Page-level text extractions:
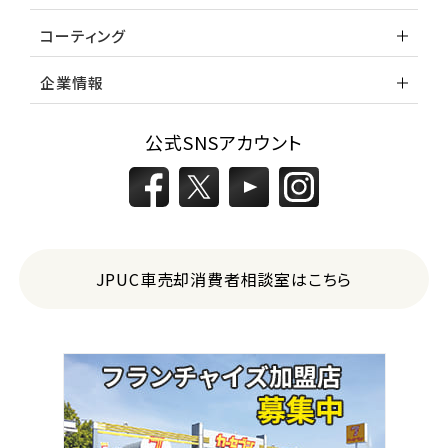
コーティング
企業情報
公式SNSアカウント
JPUC車売却消費者相談室はこちら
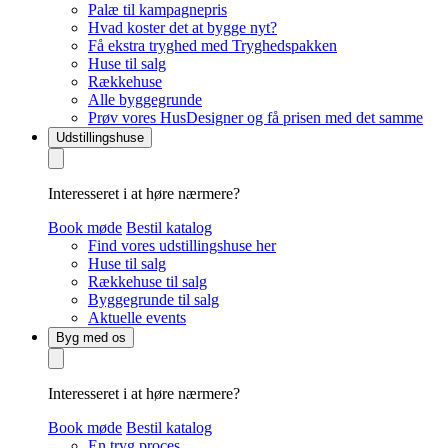
Palæ til kampagnepris
Hvad koster det at bygge nyt?
Få ekstra tryghed med Tryghedspakken
Huse til salg
Rækkehuse
Alle byggegrunde
Prøv vores HusDesigner og få prisen med det samme
Udstillingshuse
Interesseret i at høre nærmere?
Book møde
Bestil katalog
Find vores udstillingshuse her
Huse til salg
Rækkehuse til salg
Byggegrunde til salg
Aktuelle events
Byg med os
Interesseret i at høre nærmere?
Book møde
Bestil katalog
En tryg proces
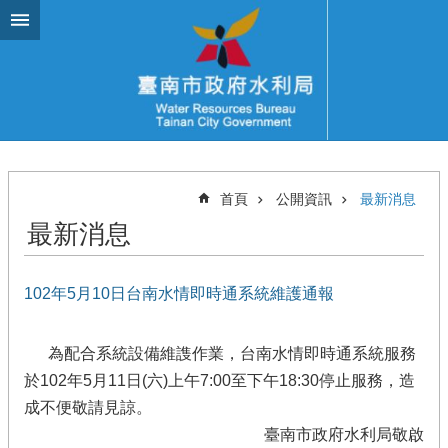
跳到主要內容區塊
首頁
公開資訊
最新消息
最新消息
102年5月10日台南水情即時通系統維護通報
為配合系統設備維謢作業，台南水情即時通系統服務
於102年5月11日(六)上午7:00至下午18:30停止服務，造
成不便敬請見諒。
臺南市政府水利局敬啟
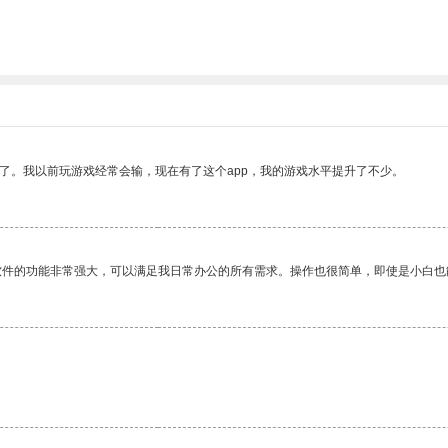
。
了。我以前玩游戏经常会输，现在有了这个app，我的游戏水平提升了不少。
软件的功能非常强大，可以满足我日常办公的所有需求。操作也很简单，即使是小白也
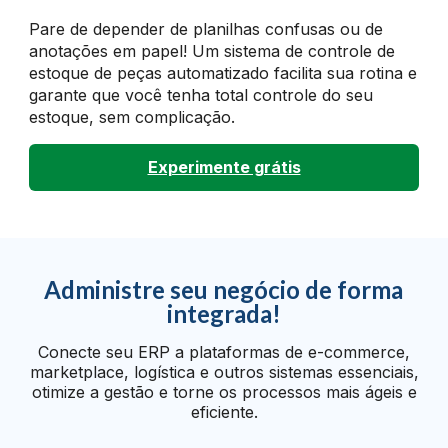
Pare de depender de planilhas confusas ou de
anotações em papel! Um sistema de controle de
estoque de peças automatizado facilita sua rotina e
garante que você tenha total controle do seu
estoque, sem complicação.
Experimente grátis
Administre seu negócio de forma
integrada!
Conecte seu ERP a plataformas de e-commerce,
marketplace, logística e outros sistemas essenciais,
otimize a gestão e torne os processos mais ágeis e
eficiente.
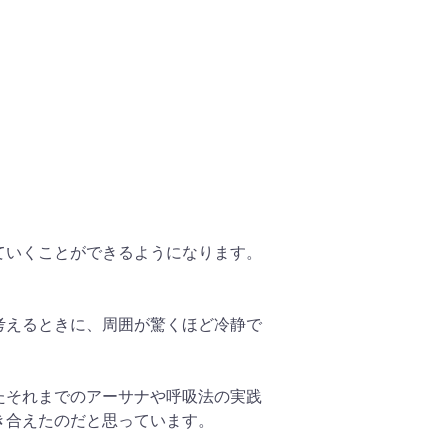
ていくことができるようになります。
考えるときに、周囲が驚くほど冷静で
たそれまでのアーサナや呼吸法の実践
き合えたのだと思っています。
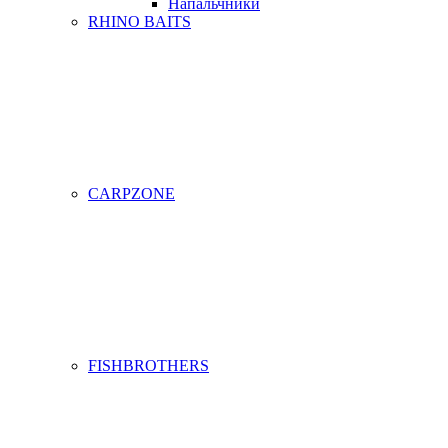
Напальчники
RHINO BAITS
CARPZONE
FISHBROTHERS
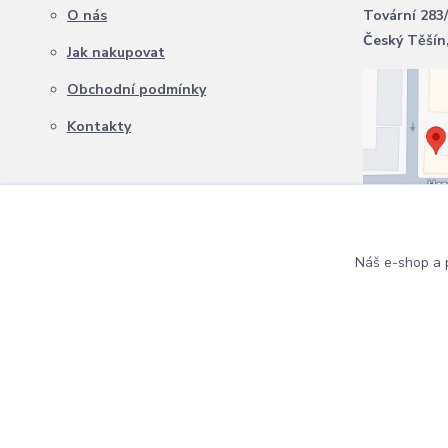
O nás
Tovární 283
Český Těšín
Jak nakupovat
Obchodní podmínky
Kontakty
Náš e-shop a p
Copyright 2024 Zahradní Expert. Všechna práva vyhrazena.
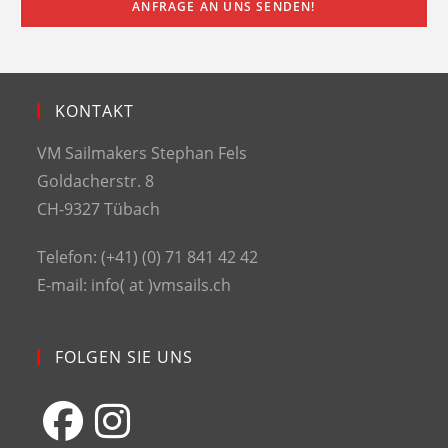
KONTAKT
VM Sailmakers Stephan Fels
Goldacherstr. 8
CH-9327 Tübach
Telefon: (+41) (0) 71 841 42 42
E-mail: info( at )vmsails.ch
FOLGEN SIE UNS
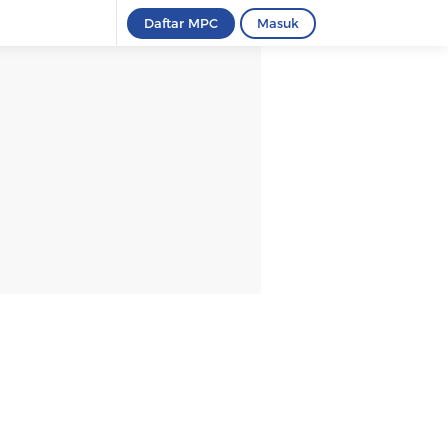
Daftar MPC
Masuk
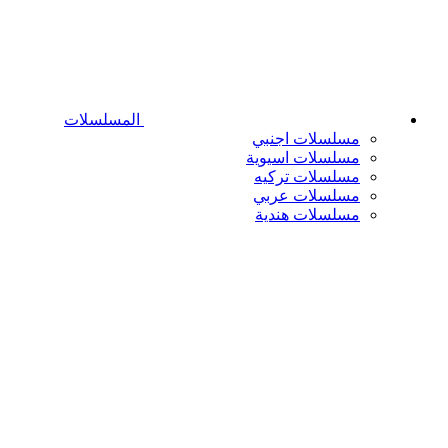
المسلسلات
مسلسلات اجنبي
مسلسلات اسيوية
مسلسلات تركيه
مسلسلات عربي
مسلسلات هندية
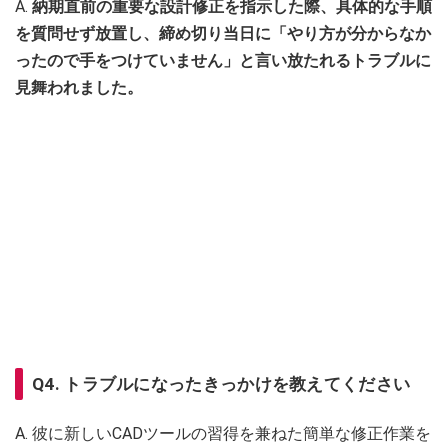
A.
納期直前の重要な設計修正を指示した際、具体的な手順
を質問せず放置し、締め切り当日に「やり方が分からなか
ったので手をつけていません」と言い放たれるトラブルに
見舞われました。
Q4. トラブルになったきっかけを教えてください
A. 彼に新しいCADツールの習得を兼ねた簡単な修正作業を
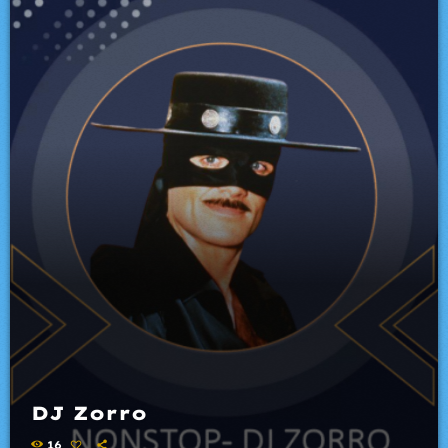
DJ Zorro
16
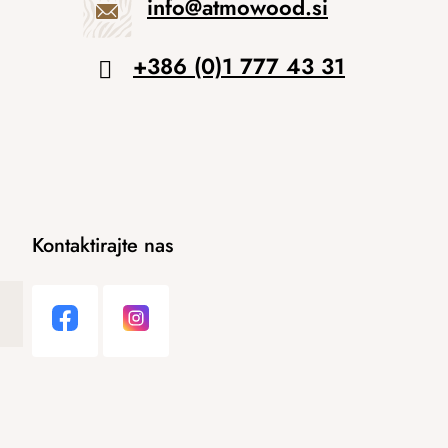
info
@
atmowood.si
+386 (0)1 777 43 31
Kontaktirajte nas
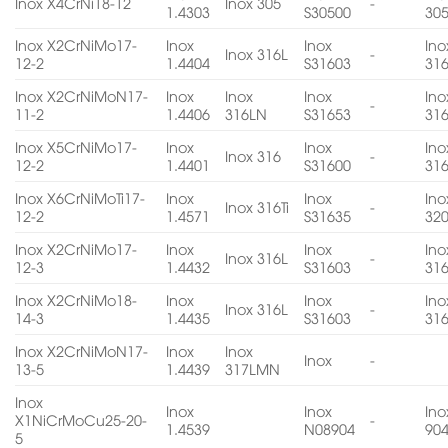
Inox X4CrNi18-12
Inox 305
-
1.4303
S30500
30
Inox X2CrNiMo17-
Inox
Inox
Ino
Inox 316L
-
12-2
1.4404
S31603
31
Inox X2CrNiMoN17-
Inox
Inox
Inox
Ino
-
11-2
1.4406
316LN
S31653
31
Inox X5CrNiMo17-
Inox
Inox
Ino
Inox 316
-
12-2
1.4401
S31600
31
Inox X6CrNiMoTi17-
Inox
Inox
Ino
Inox 316Ti
-
12-2
1.4571
S31635
32
Inox X2CrNiMo17-
Inox
Inox
Ino
Inox 316L
-
12-3
1.4432
S31603
31
Inox X2CrNiMo18-
Inox
Inox
Ino
Inox 316L
-
14-3
1.4435
S31603
31
Inox X2CrNiMoN17-
Inox
Inox
Inox
-
13-5
1.4439
317LMN
Inox
Inox
Inox
Ino
X1NiCrMoCu25-20-
-
1.4539
N08904
90
5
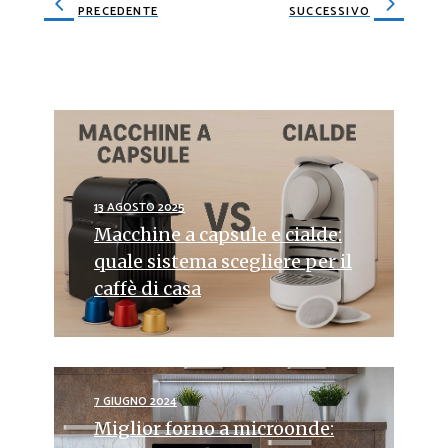
PRECEDENTE
SUCCESSIVO
13 AGOSTO 2025
Macchine a capsule e cialde:
quale sistema scegliere per il
caffè di casa
7 GIUGNO 2024
Miglior forno a microonde:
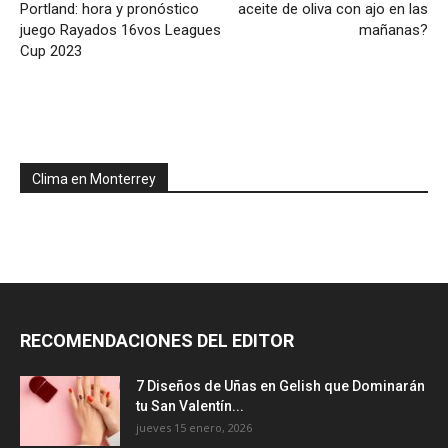
Portland: hora y pronóstico
aceite de oliva con ajo en las
juego Rayados 16vos Leagues
mañanas?
Cup 2023
Clima en Monterrey
RECOMENDACIONES DEL EDITOR
7 Diseños de Uñas en Gelish que Dominarán
tu San Valentín...
jueves 15 enero, 2026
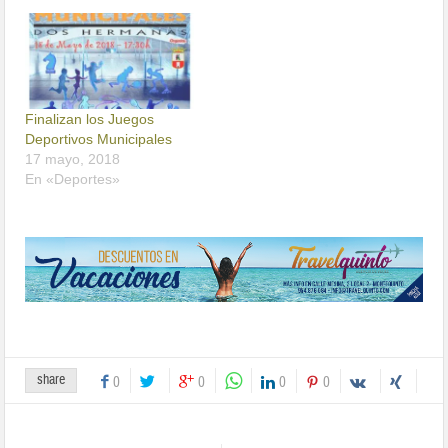
Finalizan los Juegos
Deportivos Municipales
17 mayo, 2018
En «Deportes»
share
0
0
0
0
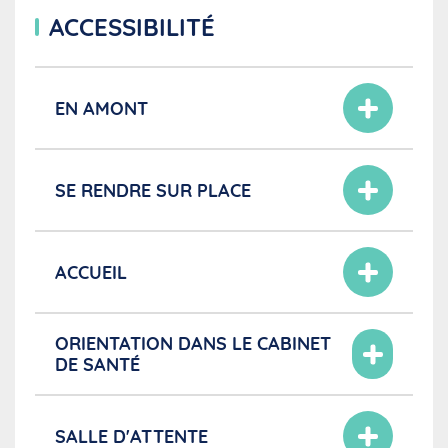
ACCESSIBILITÉ
EN AMONT
SE RENDRE SUR PLACE
ACCUEIL
ORIENTATION DANS LE CABINET
DE SANTÉ
SALLE D'ATTENTE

■ Exercise ■
Return all of the lines above without alteration, minus the pictures.

■ Output for this task ■
コーティング
企業情報
公式SNSアカウント
JPUC車売却消費者相談室はこちら
Palæ til kampagnepris
Hvad koster det at bygge nyt?
Få ekstra tryghed med Tryghedspakken
Huse til salg
Rækkehuse
Alle byggegrunde
Prøv vores HusDesigner og få prisen med det samme
Udstillingshuse
Interesseret i at høre nærmere?
Book møde
Bestil katalog
Find vores udstillingshuse her
Huse til salg
Rækkehuse til salg
Byggegrunde til salg
Aktuelle events
Byg med os
Interesseret i at høre nærmere?
Book møde
Bestil katalog
En tryg proces
跳到主要內容區塊
首頁
公開資訊
最新消息
最新消息
102年5月10日台南水情即時通系統維護通報
為配合系統設備維謢作業，台南水情即時通系統服務
於102年5月11日(六)上午7:00至下午18:30停止服務，造
成不便敬請見諒。
臺南市政府水利局敬啟
。
了。我以前玩游戏经常会输，现在有了这个app，我的游戏水平提升了不少。
软件的功能非常强大，可以满足我日常办公的所有需求。操作也很简单，即使是小白也
Pare de depender de planilhas confusas ou de
anotações em papel! Um sistema de controle de
estoque de peças automatizado facilita sua rotina e
garante que você tenha total controle do seu
estoque, sem complicação.
Experimente grátis
Administre seu negócio de forma
integrada!
Conecte seu ERP a plataformas de e-commerce,
marketplace, logística e outros sistemas essenciais,
otimize a gestão e torne os processos mais ágeis e
eficiente.
ていくことができるようになります。
考えるときに、周囲が驚くほど冷静で
たそれまでのアーサナや呼吸法の実践
き合えたのだと思っています。
Напальчники
RHINO BAITS
CARPZONE
FISHBROTHERS
O nás
Tovární 283
Český Těšín
Jak nakupovat
Obchodní podmínky
Kontakty
Náš e-shop a p
Copyright 2024 Zahradní Expert. Všechna práva vyhrazena.
KONTAKT
VM Sailmakers Stephan Fels
Goldacherstr. 8
CH-9327 Tübach
Telefon: (+41) (0) 71 841 42 42
E-mail: info( at )vmsails.ch
FOLGEN SIE UNS
Daftar MPC
Masuk
المسلسلات
مسلسلات اجنبي
مسلسلات اسيوية
مسلسلات تركيه
مسلسلات عربي
مسلسلات هندية
A.
納期直前の重要な設計修正を指示した際、具体的な手順
を質問せず放置し、締め切り当日に「やり方が分からなか
ったので手をつけていません」と言い放たれるトラブルに
見舞われました。
Q4. トラブルになったきっかけを教えてください
A. 彼に新しいCADツールの習得を兼ねた簡単な修正作業を
DJ Zorro
16
info
@
atmowood.si
+386 (0)1 777 43 31
Kontaktirajte nas
Inox X4CrNi18-12
Inox 305
-
1.4303
S30500
30
Inox X2CrNiMo17-
Inox
Inox
Ino
Inox 316L
-
12-2
1.4404
S31603
31
Inox X2CrNiMoN17-
Inox
Inox
Inox
Ino
-
11-2
1.4406
316LN
S31653
31
Inox X5CrNiMo17-
Inox
Inox
Ino
Inox 316
-
12-2
1.4401
S31600
31
Inox X6CrNiMoTi17-
Inox
Inox
Ino
Inox 316Ti
-
12-2
1.4571
S31635
32
Inox X2CrNiMo17-
Inox
Inox
Ino
Inox 316L
-
12-3
1.4432
S31603
31
Inox X2CrNiMo18-
Inox
Inox
Ino
Inox 316L
-
14-3
1.4435
S31603
31
Inox X2CrNiMoN17-
Inox
Inox
Inox
-
13-5
1.4439
317LMN
Inox
Inox
Inox
Ino
X1NiCrMoCu25-20-
-
1.4539
N08904
90
5
PRECEDENTE
SUCCESSIVO
13 AGOSTO 2025
Macchine a capsule e cialde:
quale sistema scegliere per il
caffè di casa
7 GIUGNO 2024
Miglior forno a microonde:
Portland: hora y pronóstico
aceite de oliva con ajo en las
juego Rayados 16vos Leagues
mañanas?
Cup 2023
Clima en Monterrey
RECOMENDACIONES DEL EDITOR
7 Diseños de Uñas en Gelish que Dominarán
tu San Valentín...
jueves 15 enero, 2026
Finalizan los Juegos
Deportivos Municipales
17 mayo, 2018
En «Deportes»
share
0
0
0
0
ACCESSIBILITÉ
EN AMONT
SE RENDRE SUR PLACE
ACCUEIL
ORIENTATION DANS LE CABINET
DE SANTÉ
SALLE D'ATTENTE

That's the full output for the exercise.